Work item -
Output the entries below unchanged, except for the pictures.

Record excerpts -
══════════════════════════════

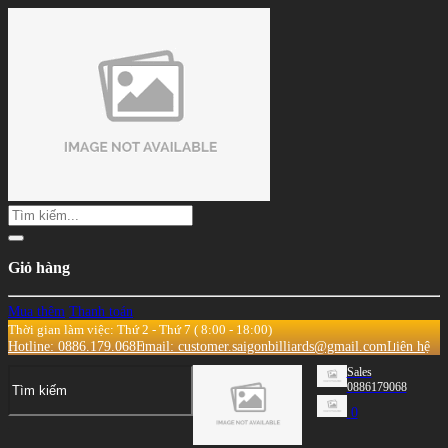
Giỏ hàng
Mua thêm
Thanh toán
Thời gian làm việc: Thứ 2 - Thứ 7 ( 8:00 - 18:00)
Hotline: 0886.179.068
Email: customer.saigonbilliards@gmail.com
Liên hệ
Sales
0886179068
0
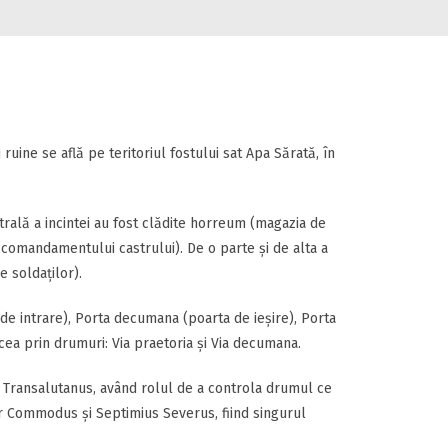
 ruine se află pe teritoriul fostului sat Apa Sărată, în
trală a incintei au fost clădite horreum (magazia de
 comandamentului castrului). De o parte și de alta a
e soldaților).
 de intrare), Porta decumana (poarta de ieșire), Porta
cea prin drumuri: Via praetoria și Via decumana.
s Transalutanus, având rolul de a controla drumul ce
lor Commodus și Septimius Severus, fiind singurul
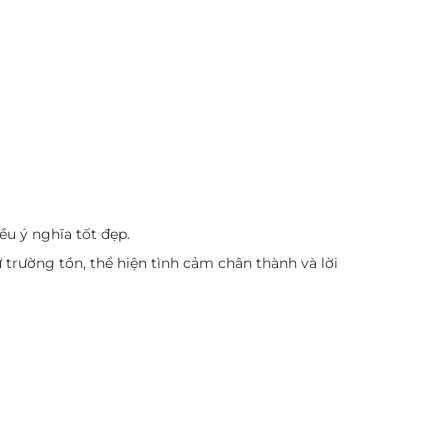
ều ý nghĩa tốt đẹp.
 trường tồn, thể hiện tình cảm chân thành và lời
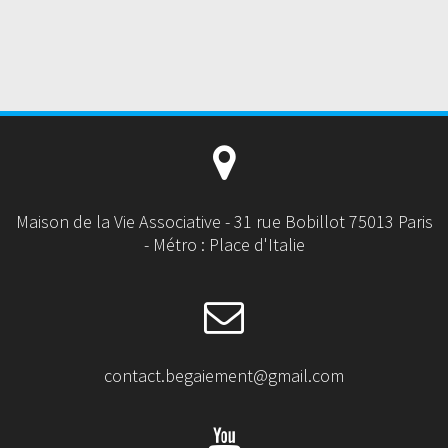
Maison de la Vie Associative - 31 rue Bobillot 75013 Paris
- Métro : Place d'Italie
contact.begaiement@gmail.com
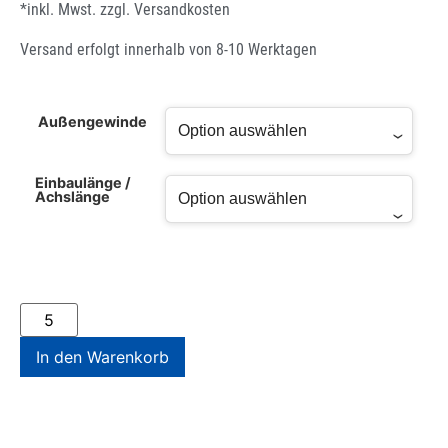
*inkl. Mwst. zzgl.
Versandkosten
Versand erfolgt innerhalb von 8-10 Werktagen
Außengewinde
Einbaulänge /
Achslänge
In den Warenkorb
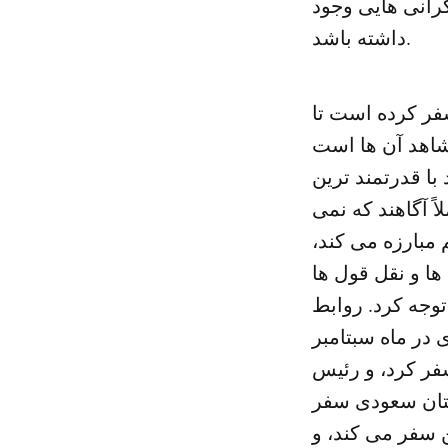
رانی هایی وجود
داشته باشد.
فر کرده است تا
 شاهد آن ها است
با قدرتمند ترین
اً آگاهند که نمی
 مبارزه می کند،
ها و نقل قول ها
توجه کرد. روابط
در ماه سبتامبر
فر کرد، و رئیس
ستان سعودی سفر
 سفر می کند، و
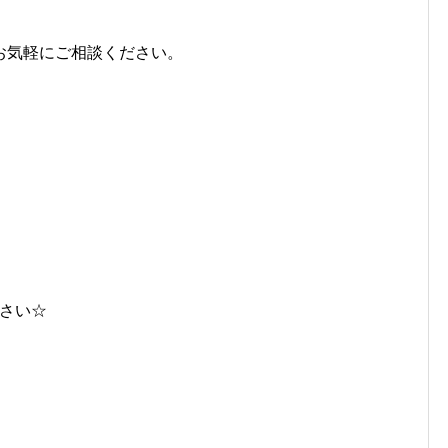
お気軽にご相談ください。
下さい☆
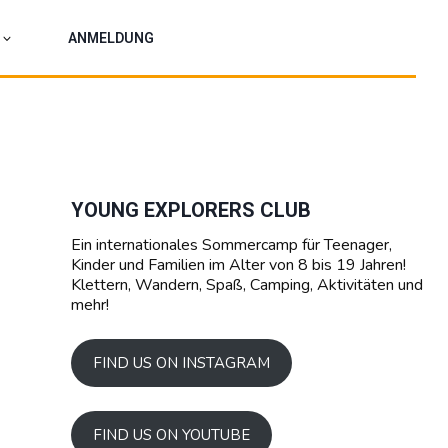
ANMELDUNG
YOUNG EXPLORERS CLUB
Ein internationales Sommercamp für Teenager,
Kinder und Familien im Alter von 8 bis 19 Jahren!
Klettern, Wandern, Spaß, Camping, Aktivitäten und
mehr!
FIND US ON INSTAGRAM
FIND US ON YOUTUBE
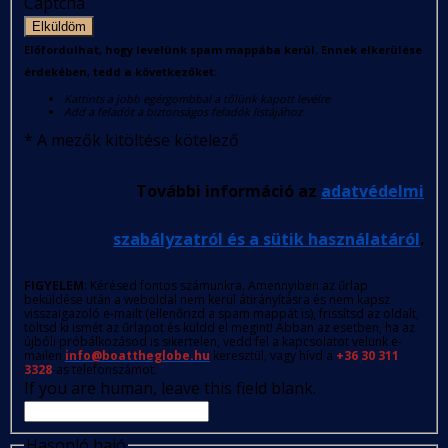
Captcha
Elküldöm
Előfordulhat, hogy levelünk spam mappába kerül. Ennek elkerülése
érdekében, tedd a következőket:
Kattints a jobb egérgombbal a tőlünk kapott levélre
Add a feladót a biztonságos feladók listájához
*
A mezők kitöltése kötelező
További információ az
adatvédelmi
szabályzatról és a sütik használatáról
.
FIGYELEM
: Kérésed fontos számunkra. Amennyiben az űrlap
beküldése után a weboldal nem kerül átirányításra és nem kapsz
visszaigazoló e-mailt (ellenőrizd a spam mappát is), frissítsd az oldalt,
töltsd ki ismét az űrlapot és küldd el megint! Abban az esetben, ha az
újbóli próbálkozásod is sikertelen, vedd fel a kapcsolatot velünk e-
mailen
info@boattheglobe.hu
keresztül, vagy hívd a
+36 30 311
3328
-as telefonszámot.
If you are human, leave this field blank.
Hasonló hajó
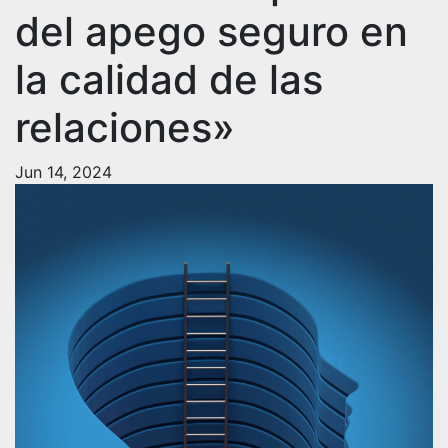
del apego seguro en
la calidad de las
relaciones»
Jun 14, 2024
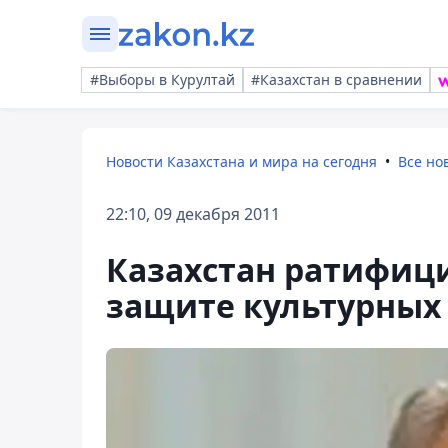
#Выборы в Курултай
#Казахстан в сравнении
Новости Казахстана и мира на сегодня
Все но
22:10, 09 декабря 2011
Казахстан ратифиц
защите культурных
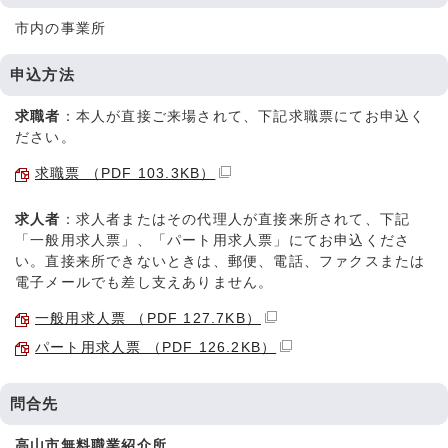
市内の事業所
申込方法
求職者
：本人が直接ご来場されて、下記求職票にてお申込く
ださい。
求職票 （PDF 103.3KB）
求人者
：求人者またはその代理人が直接来所されて、下記
「一般用求人票」、「パート用求人票」にてお申込くださ
い。直接来所できないときは、郵便、電話、ファクスまたは
電子メールでも差し支えありません。
一般用求人票 （PDF 127.7KB）
パート用求人票 （PDF 126.2KB）
問合先
高山市無料職業紹介所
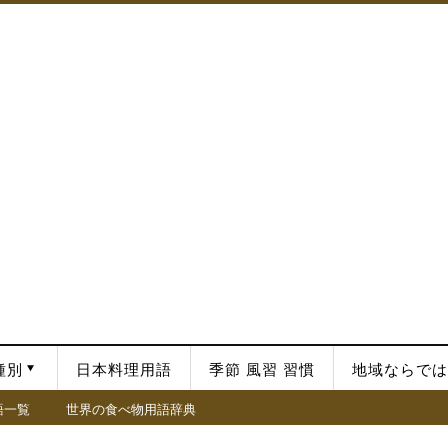
種別
日本料理用語
季節 風習 習慣
地域ならでは
語一覧
世界の食べ物用語辞典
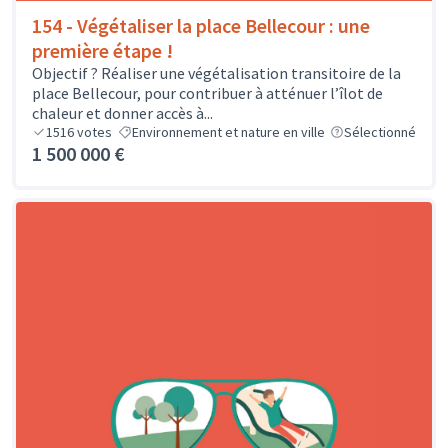
154 - Végétaliser la place Bellecour : une
première étape !
Objectif ? Réaliser une végétalisation transitoire de la
place Bellecour, pour contribuer à atténuer l’îlot de
chaleur et donner accès à...
1516
votes
Environnement et nature en ville
Sélectionné
1 500 000 €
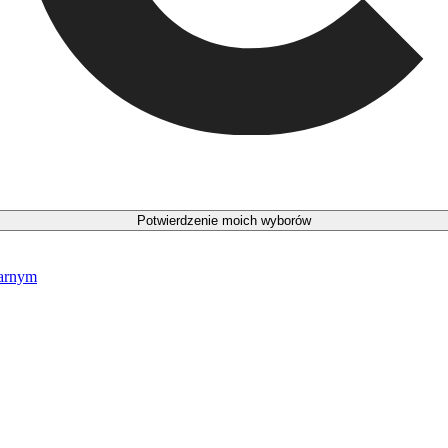
Potwierdzenie moich wyborów
narnym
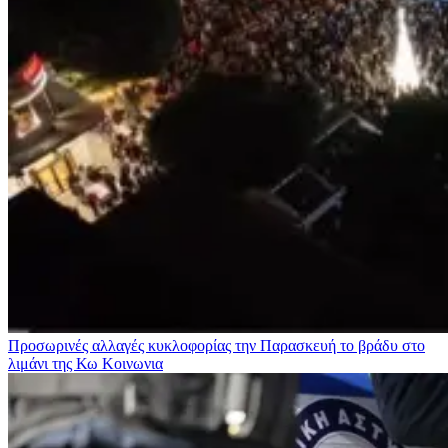
Προσωρινές αλλαγές κυκλοφορίας την Παρασκευή το βράδυ στο
λιμάνι της Κω
Κοινωνια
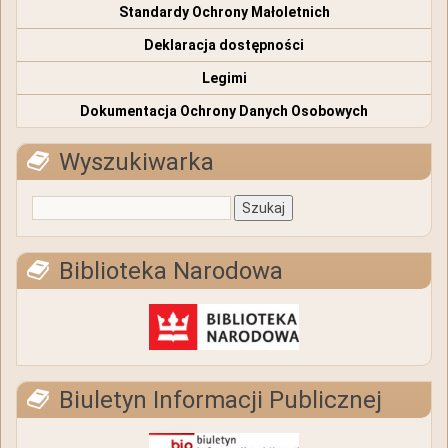
Standardy Ochrony Małoletnich
Deklaracja dostępności
Legimi
Dokumentacja Ochrony Danych Osobowych
Wyszukiwarka
Biblioteka Narodowa
Biuletyn Informacji Publicznej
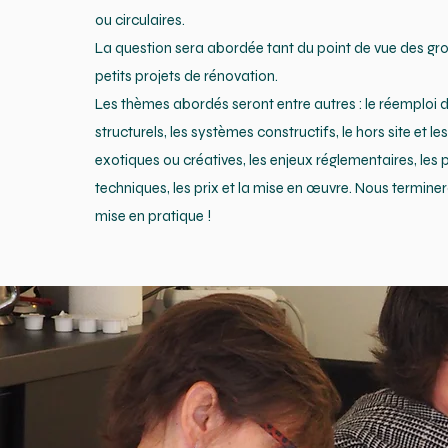
ou circulaires.
La question sera abordée tant du point de vue des gro
petits projets de rénovation.
Les thèmes abordés seront entre autres : le réemploi 
structurels, les systèmes constructifs, le hors site et l
exotiques ou créatives, les enjeux réglementaires, les 
techniques, les prix et la mise en œuvre. Nous termine
mise en pratique !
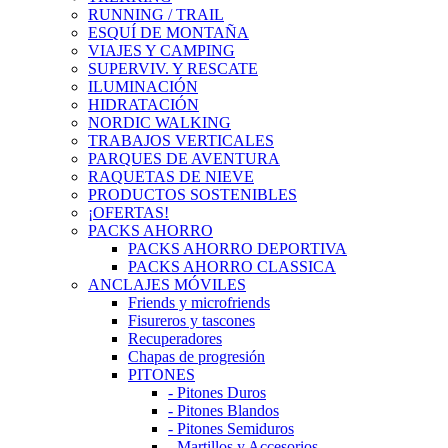
RUNNING / TRAIL
ESQUÍ DE MONTAÑA
VIAJES Y CAMPING
SUPERVIV. Y RESCATE
ILUMINACIÓN
HIDRATACIÓN
NORDIC WALKING
TRABAJOS VERTICALES
PARQUES DE AVENTURA
RAQUETAS DE NIEVE
PRODUCTOS SOSTENIBLES
¡OFERTAS!
PACKS AHORRO
PACKS AHORRO DEPORTIVA
PACKS AHORRO CLASSICA
ANCLAJES MÓVILES
Friends y microfriends
Fisureros y tascones
Recuperadores
Chapas de progresión
PITONES
- Pitones Duros
- Pitones Blandos
- Pitones Semiduros
- Martillos y Accesorios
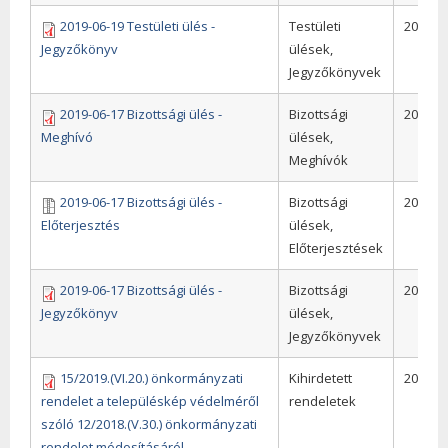
2019-06-19 Testületi ülés -
Testületi
2019
Jegyzőkönyv
ülések,
Jegyzőkönyvek
2019-06-17 Bizottsági ülés -
Bizottsági
2019
Meghívó
ülések,
Meghívók
2019-06-17 Bizottsági ülés -
Bizottsági
2019
Előterjesztés
ülések,
Előterjesztések
2019-06-17 Bizottsági ülés -
Bizottsági
2019
Jegyzőkönyv
ülések,
Jegyzőkönyvek
15/2019.(VI.20.) önkormányzati
Kihirdetett
2019
rendelet a településkép védelméről
rendeletek
szóló 12/2018.(V.30.) önkormányzati
rendelet módosításáról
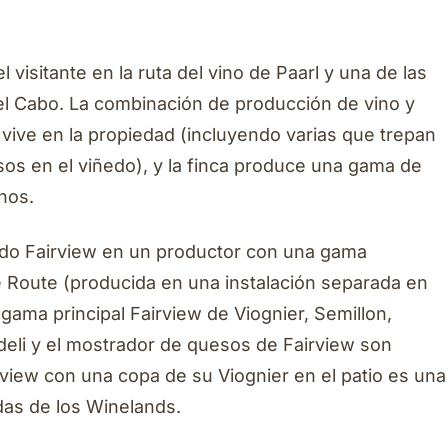
l visitante en la ruta del vino de Paarl y una de las
el Cabo. La combinación de producción de vino y
 vive en la propiedad (incluyendo varias que trepan
sos en el viñedo), y la finca produce una gama de
nos.
tido Fairview en un productor con una gama
e Route (producida en una instalación separada en
gama principal Fairview de Viognier, Semillon,
 deli y el mostrador de quesos de Fairview son
view con una copa de su Viognier en el patio es una
adas de los Winelands.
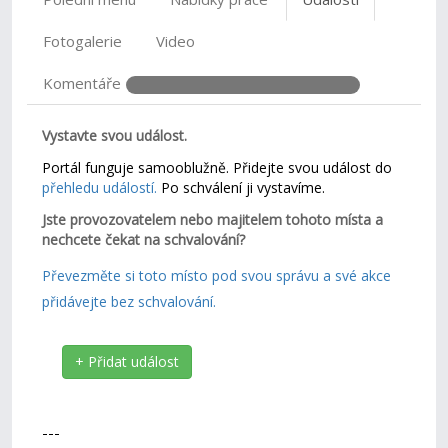
Fotogalerie
Video
Komentáře
Vystavte svou událost.
Portál funguje samooblužně. Přidejte svou událost do
přehledu událostí.
Po schválení ji vystavíme.
Jste provozovatelem nebo majitelem tohoto místa a
nechcete čekat na schvalování?
Převezměte si toto místo pod svou správu a své akce
přidávejte bez schvalování.
+ Přidat událost
---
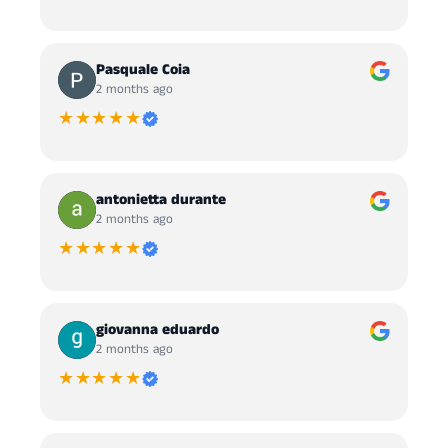
Pasquale Coia
2 months ago
★★★★★
antonietta durante
2 months ago
★★★★★
giovanna eduardo
2 months ago
★★★★★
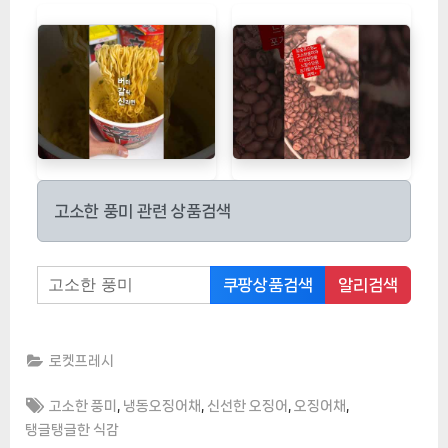
고소한 풍미 관련 상품검색
쿠팡상품검색
알리검색
로켓프레시
Tags:
,
,
,
,
고소한 풍미
냉동오징어채
신선한 오징어
오징어채
탱글탱글한 식감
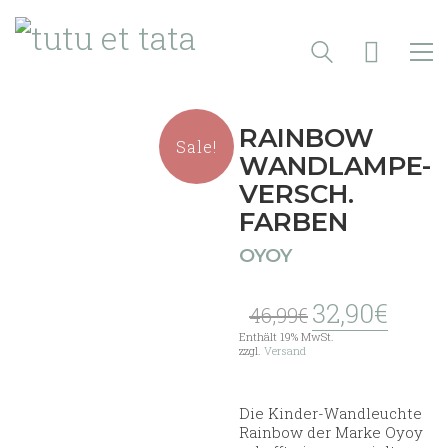
RAINBOW
Sale!
WANDLAMPE-
VERSCH.
FARBEN
OYOY
Ursprünglicher
Aktuell
32,90
€
46,99
€
Preis
Preis
Enthält 19% MwSt.
war:
ist:
zzgl.
Versand
46,99€
32,90€.
Die Kinder-Wandleuchte
Rainbow der Marke Oyoy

══════════════════════════════

Response box -
Giỏ hàng
Mua thêm
Thanh toán
Thời gian làm việc: Thứ 2 - Thứ 7 ( 8:00 - 18:00)
Hotline: 0886.179.068
Email: customer.saigonbilliards@gmail.com
Liên hệ
Sales
0886179068
0
 ruine se află pe teritoriul fostului sat Apa Sărată, în
trală a incintei au fost clădite horreum (magazia de
 comandamentului castrului). De o parte și de alta a
e soldaților).
 de intrare), Porta decumana (poarta de ieșire), Porta
cea prin drumuri: Via praetoria și Via decumana.
s Transalutanus, având rolul de a controla drumul ce
lor Commodus și Septimius Severus, fiind singurul
ều ý nghĩa tốt đẹp.
 trường tồn, thể hiện tình cảm chân thành và lời
Maison de la Vie Associative - 31 rue Bobillot 75013 Paris
- Métro : Place d'Italie
contact.begaiement@gmail.com
*inkl. Mwst. zzgl.
Versandkosten
Versand erfolgt innerhalb von 8-10 Werktagen
Außengewinde
Einbaulänge /
Achslänge
In den Warenkorb
رانی هایی وجود
داشته باشد.
فر کرده است تا
 شاهد آن ها است
با قدرتمند ترین
اً آگاهند که نمی
 مبارزه می کند،
ها و نقل قول ها
توجه کرد. روابط
در ماه سبتامبر
فر کرد، و رئیس
ستان سعودی سفر
 سفر می کند، و
お気軽にご相談ください。
下さい☆
ANMELDUNG
YOUNG EXPLORERS CLUB
Ein internationales Sommercamp für Teenager,
Kinder und Familien im Alter von 8 bis 19 Jahren!
Klettern, Wandern, Spaß, Camping, Aktivitäten und
mehr!
FIND US ON INSTAGRAM
FIND US ON YOUTUBE
Captcha
Elküldöm
Előfordulhat, hogy levelünk spam mappába kerül. Ennek elkerülése
érdekében, tedd a következőket:
Kattints a jobb egérgombbal a tőlünk kapott levélre
Add a feladót a biztonságos feladók listájához
*
A mezők kitöltése kötelező
További információ az
adatvédelmi
szabályzatról és a sütik használatáról
.
FIGYELEM
: Kérésed fontos számunkra. Amennyiben az űrlap
beküldése után a weboldal nem kerül átirányításra és nem kapsz
visszaigazoló e-mailt (ellenőrizd a spam mappát is), frissítsd az oldalt,
töltsd ki ismét az űrlapot és küldd el megint! Abban az esetben, ha az
újbóli próbálkozásod is sikertelen, vedd fel a kapcsolatot velünk e-
mailen
info@boattheglobe.hu
keresztül, vagy hívd a
+36 30 311
3328
-as telefonszámot.
If you are human, leave this field blank.
Hasonló hajó
del apego seguro en
la calidad de las
relaciones»
Jun 14, 2024
#Выборы в Курултай
#Казахстан в сравнении
Новости Казахстана и мира на сегодня
Все но
22:10, 09 декабря 2011
Казахстан ратифиц
защите культурных
市内の事業所
申込方法
求職者
：本人が直接ご来場されて、下記求職票にてお申込く
ださい。
求職票 （PDF 103.3KB）
求人者
：求人者またはその代理人が直接来所されて、下記
「一般用求人票」、「パート用求人票」にてお申込くださ
い。直接来所できないときは、郵便、電話、ファクスまたは
電子メールでも差し支えありません。
一般用求人票 （PDF 127.7KB）
パート用求人票 （PDF 126.2KB）
問合先
高山市無料職業紹介所
種別
日本料理用語
季節 風習 習慣
地域ならでは
語一覧
世界の食べ物用語辞典
154 - Végétaliser la place Bellecour : une
première étape !
Objectif ? Réaliser une végétalisation transitoire de la
place Bellecour, pour contribuer à atténuer l’îlot de
chaleur et donner accès à...
1516
votes
Environnement et nature en ville
Sélectionné
1 500 000 €
Potwierdzenie moich wyborów
narnym
Προσωρινές αλλαγές κυκλοφορίας την Παρασκευή το βράδυ στο
λιμάνι της Κω
Κοινωνια
Standardy Ochrony Małoletnich
Deklaracja dostępności
Legimi
Dokumentacja Ochrony Danych Osobowych
Wyszukiwarka
Biblioteka Narodowa
Biuletyn Informacji Publicznej
ou circulaires.
La question sera abordée tant du point de vue des gro
petits projets de rénovation.
Les thèmes abordés seront entre autres : le réemploi 
structurels, les systèmes constructifs, le hors site et l
exotiques ou créatives, les enjeux réglementaires, les 
techniques, les prix et la mise en œuvre. Nous termine
mise en pratique !
RUNNING / TRAIL
ESQUÍ DE MONTAÑA
VIAJES Y CAMPING
SUPERVIV. Y RESCATE
ILUMINACIÓN
HIDRATACIÓN
NORDIC WALKING
TRABAJOS VERTICALES
PARQUES DE AVENTURA
RAQUETAS DE NIEVE
PRODUCTOS SOSTENIBLES
¡OFERTAS!
PACKS AHORRO
PACKS AHORRO DEPORTIVA
PACKS AHORRO CLASSICA
ANCLAJES MÓVILES
Friends y microfriends
Fisureros y tascones
Recuperadores
Chapas de progresión
PITONES
- Pitones Duros
- Pitones Blandos
- Pitones Semiduros
- Martillos y Accesorios
2019-06-19 Testületi ülés -
Testületi
2019
Jegyzőkönyv
ülések,
Jegyzőkönyvek
2019-06-17 Bizottsági ülés -
Bizottsági
2019
Meghívó
ülések,
Meghívók
2019-06-17 Bizottsági ülés -
Bizottsági
2019
Előterjesztés
ülések,
Előterjesztések
2019-06-17 Bizottsági ülés -
Bizottsági
2019
Jegyzőkönyv
ülések,
Jegyzőkönyvek
15/2019.(VI.20.) önkormányzati
Kihirdetett
2019
rendelet a településkép védelméről
rendeletek
szóló 12/2018.(V.30.) önkormányzati
rendelet módosításáról
l visitante en la ruta del vino de Paarl y una de las
el Cabo. La combinación de producción de vino y
 vive en la propiedad (incluyendo varias que trepan
sos en el viñedo), y la finca produce una gama de
nos.
tido Fairview en un productor con una gama
e Route (producida en una instalación separada en
gama principal Fairview de Viognier, Semillon,
 deli y el mostrador de quesos de Fairview son
view con una copa de su Viognier en el patio es una
adas de los Winelands.
Fotogalerie
Video
Komentáře
Vystavte svou událost.
Portál funguje samooblužně. Přidejte svou událost do
přehledu událostí.
Po schválení ji vystavíme.
Jste provozovatelem nebo majitelem tohoto místa a
nechcete čekat na schvalování?
Převezměte si toto místo pod svou správu a své akce
přidávejte bez schvalování.
+ Přidat událost
---
Pasquale Coia
2 months ago
★★★★★
antonietta durante
2 months ago
★★★★★
giovanna eduardo
2 months ago
★★★★★
고소한 풍미 관련 상품검색
쿠팡상품검색
알리검색
로켓프레시
Tags:
,
,
,
,
고소한 풍미
냉동오징어채
신선한 오징어
오징어채
탱글탱글한 식감
RAINBOW
Sale!
WANDLAMPE-
VERSCH.
FARBEN
OYOY
Ursprünglicher
Aktuell
32,90
€
46,99
€
Preis
Preis
Enthält 19% MwSt.
war:
ist:
zzgl.
Versand
46,99€
32,90€.
Die Kinder-Wandleuchte
Rainbow der Marke Oyoy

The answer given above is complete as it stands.